The problem is that he suggests that Professor Robinson could not tell the difference between a piece of papyrus ad a piece of cartonnage and mislabelled the packet 'E3'. Williss went through the 'third group' of papyri in the Robinson collection (`1961, 382) and counts the texts of different types, but fails to note among them a piece of cartonnage with texts of literary (or any other) nature. There is simply no mention of any such piece in the collection at all. Why is the presence of cartonnage in the lot not mentioned by Christie's?  Footnote 4 of Obbik's text reads:
"The collection contained other papyri derived from mummy cartonnage, and the fragments were simultaneously dissolved with a painted fragment of an earlier mummy cartonnage panel".
But which collection? The Robinson Collection? the 2011 C1 AnonStash? The Anonymous London Collector's collection? The latter seems to be how we should read "the fragments were simultaneously dissolved with a painted fragment of an earlier mummy cartonnage panel".  This can be read in connection with the next bit:
The layers of the cartonnage fragment, a thin flat compressed mass of papyrus fragments, were separated by the owner and his staff by dissolving in a warm - water solution. The owner originally believed that he had dissolved a piece of ‘mummy’ cartonnage, as I reported in TLS. But this turned out upon closer inspection of the original papyri not to be the case: none of the fragments showed any trace of gesso or paint prior to dissolving or after. This is also consistent with the date of the papyri 
Yes, cartonnage is generally thought to have been discontinued for use on mummies in the course of the third century, the date assigned to this worn-out and repaired document. So, all this elaborate narrative is to explain why Obbink originally stated that the previously unknown Sappho papyrus had emerged from a piece of mummy cartonnage (and in the original text, he did mention brown gunk on the surface of the object and one version of the story has him 'prising apart' the layers).

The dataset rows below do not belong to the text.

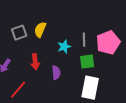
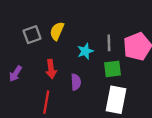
red line: (18, 90) -> (46, 102), moved, turned -30

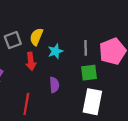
cyan star: (85, 51) -> (55, 51), moved
red arrow: (51, 69) -> (31, 61), moved

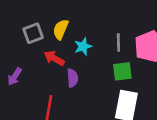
red arrow: (31, 61) -> (54, 58), turned 126
purple semicircle: (54, 85) -> (72, 78), moved

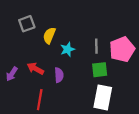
gray square: (33, 33) -> (27, 24), moved
red arrow: (54, 58) -> (35, 69), moved

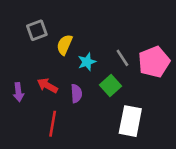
gray line: (96, 46) -> (122, 58), turned -32
green square: (100, 70) -> (111, 86), moved, turned -35
purple arrow: (12, 74) -> (18, 92), turned -40

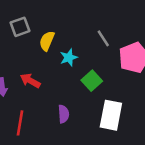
gray line: (122, 58) -> (103, 38), moved
purple semicircle: (76, 93) -> (64, 114), moved
red line: (53, 124) -> (20, 123), moved

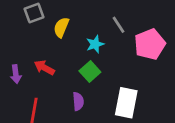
cyan star: (69, 58) -> (95, 44), moved
green square: (92, 81) -> (90, 72), moved

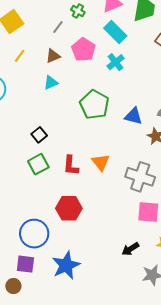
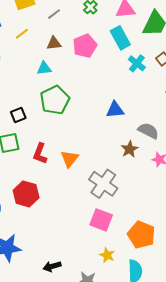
gray line: (58, 27) -> (54, 14), moved
cyan cross: (116, 62) -> (137, 63), moved, turned -30
green pentagon: (94, 105) -> (55, 100), moved
blue triangle: (133, 116) -> (115, 110), moved, turned -36
black arrow: (130, 249) -> (52, 266), moved

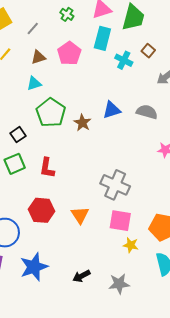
cyan rectangle: (120, 38) -> (102, 38), turned 55
gray semicircle: (148, 131) -> (147, 112), moved
brown star: (130, 149) -> (82, 123), moved
orange triangle: (70, 159) -> (80, 215), moved
yellow star: (107, 255) -> (131, 245), moved

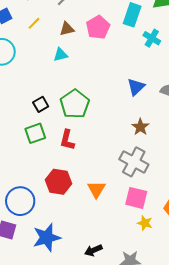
blue triangle: (112, 110) -> (136, 87), turned -30
green pentagon: (51, 113) -> (75, 104), moved
brown star: (82, 123) -> (140, 127), moved

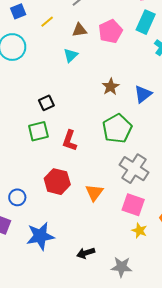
cyan triangle: (61, 55) -> (71, 55), turned -35
green pentagon: (75, 104) -> (117, 129), moved
brown star: (140, 127) -> (111, 87), moved
blue circle: (20, 201) -> (17, 197), size x0.6

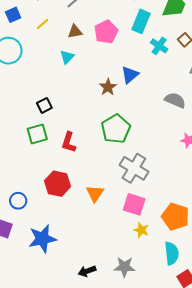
blue triangle: (143, 94) -> (130, 75), moved
black arrow: (86, 253) -> (87, 271), moved

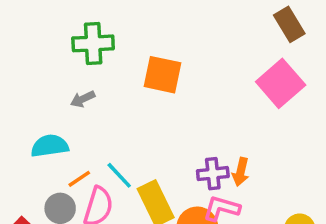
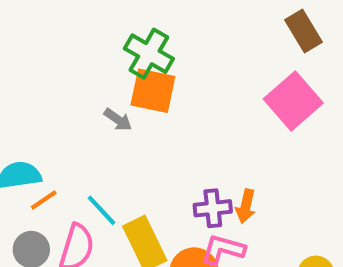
green cross: (93, 43) -> (149, 54), moved, turned 33
gray arrow: (83, 99) -> (118, 120), moved, turned -120
orange line: (79, 179) -> (44, 200), moved

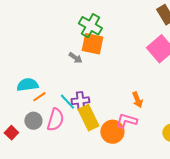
orange arrow: (246, 206) -> (137, 100), turned -35
purple cross: (213, 208) -> (80, 101), moved

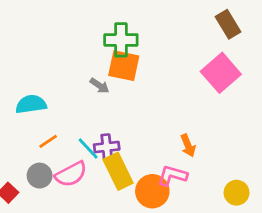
green cross: (90, 26) -> (121, 40), turned -30
cyan semicircle: (27, 85) -> (31, 104), moved
pink semicircle: (55, 120) -> (71, 174), turned 45

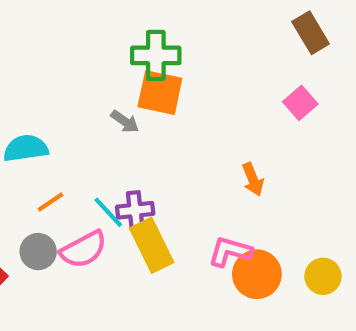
pink square: (221, 73) -> (300, 103), size x0.6
orange arrow: (188, 146) -> (253, 179), moved
orange circle: (152, 191) -> (257, 274), moved

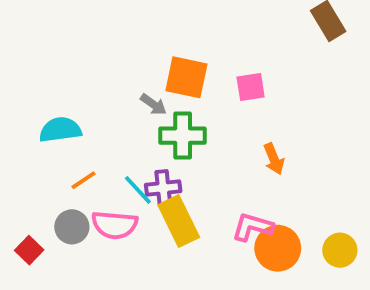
green cross: (156, 55) -> (183, 136), moved
pink square: (300, 103) -> (251, 87), moved, turned 32
pink semicircle: (84, 249) -> (115, 225), turned 33

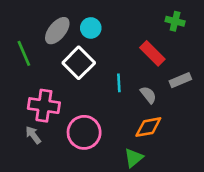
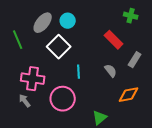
gray rectangle: (180, 80) -> (135, 60), turned -35
cyan line: (119, 83) -> (79, 72), moved
orange diamond: (148, 127) -> (129, 95), moved

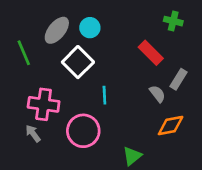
gray semicircle: (111, 71) -> (157, 94), moved

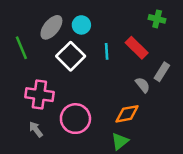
cyan line: (104, 95) -> (107, 51), moved
orange diamond: (171, 126) -> (127, 114), moved
gray arrow: (33, 133) -> (36, 129), moved

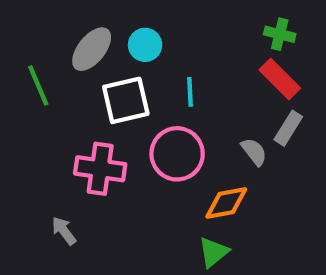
red rectangle: (137, 48) -> (280, 79), moved
white square: (71, 56) -> (126, 100), turned 32
pink cross: (39, 95) -> (100, 169), moved
pink circle: (75, 119) -> (177, 154), moved

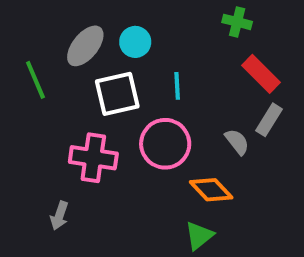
green cross: (280, 34) -> (237, 22), moved
orange diamond: (226, 203) -> (211, 190), turned 57
gray arrow: (64, 231) -> (59, 216), turned -124

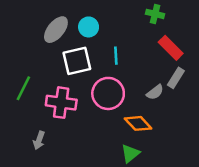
green line: (35, 80) -> (23, 88), moved, turned 50
gray semicircle: (237, 142) -> (155, 92), turned 90

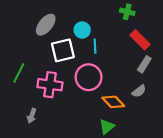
cyan circle: (89, 27) -> (82, 30), moved
gray semicircle: (155, 92) -> (139, 91), moved

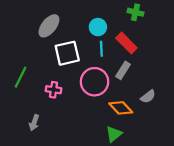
cyan circle: (82, 30) -> (98, 27), moved
red rectangle: (140, 40) -> (126, 43), moved
gray rectangle: (144, 64) -> (123, 70), moved
pink cross: (50, 85) -> (54, 90), size x0.6

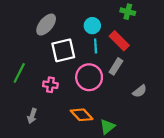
orange diamond: (121, 108) -> (82, 115), moved

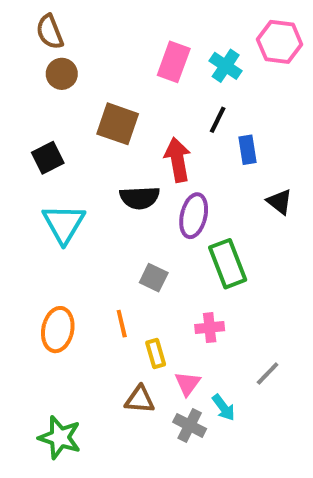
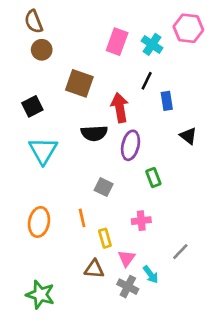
green rectangle: (228, 264) -> (153, 178), size x0.6

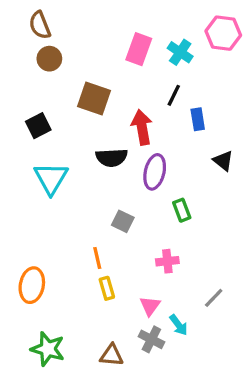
orange ellipse: (39, 222) -> (32, 285), moved
yellow rectangle: (105, 238) -> (107, 288), moved
brown triangle: (94, 269) -> (112, 355), moved

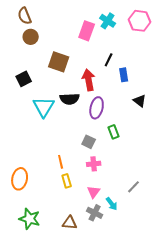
cyan cross: (180, 52) -> (108, 21), moved
cyan triangle: (51, 178) -> (44, 107), moved
gray square: (123, 221) -> (89, 142), moved
pink cross: (167, 261) -> (94, 164), moved

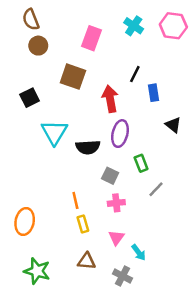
pink rectangle: (87, 31) -> (92, 38), moved
black semicircle: (70, 99) -> (88, 147), moved
gray line: (134, 187) -> (156, 189), moved
gray cross: (95, 213) -> (122, 276), moved
brown triangle: (70, 223) -> (87, 261), moved

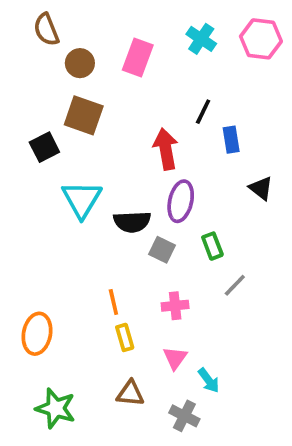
brown circle: (38, 46) -> (80, 63), moved
brown square: (73, 77) -> (84, 115), moved
gray square: (110, 176) -> (162, 250), moved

So, Prof Obbink is claiming that a "thin flat compressed mass of papyrus fragments" was confused by everyone for a document written on a single-thickness of papyrus. Possible? Yes, I suppose so. But was this piece put into an envelope labelled "Greek Papyri" (and not "pieces of cartonnage") by Professor Robinson? Or was it not put by him into that envelope, but somebody after the collection left Mississippi? Perhaps just before the 2011 sale, or maybe after it? How do we know a mysterious "Mister X" can be "trusted" when he sells Anonymous London Collector an envelope with Robinson's handwriting on it, that what he got was what Robinson had originally kept in that envelope 35 years or more earlier on in the chequered collecting history of this stash of loose fragments?

Was the cartonnage added to the 2011 C1 AnonStash by the presumed dealer/ middleman "The Trusted Mister X"? What relationship does that have to the appearance of the Galatians fragment on Ebay in October 2012 being sold by an Istambul dealer, which then is sold to Mr Green as having previously come from 2011 C1 AnonStash? I think Mr Green, for whom I am sure honesty, trust and trustworthiness are qualities to be valued, might like to have a word with "The Trusted Mister X". Who knows where he is?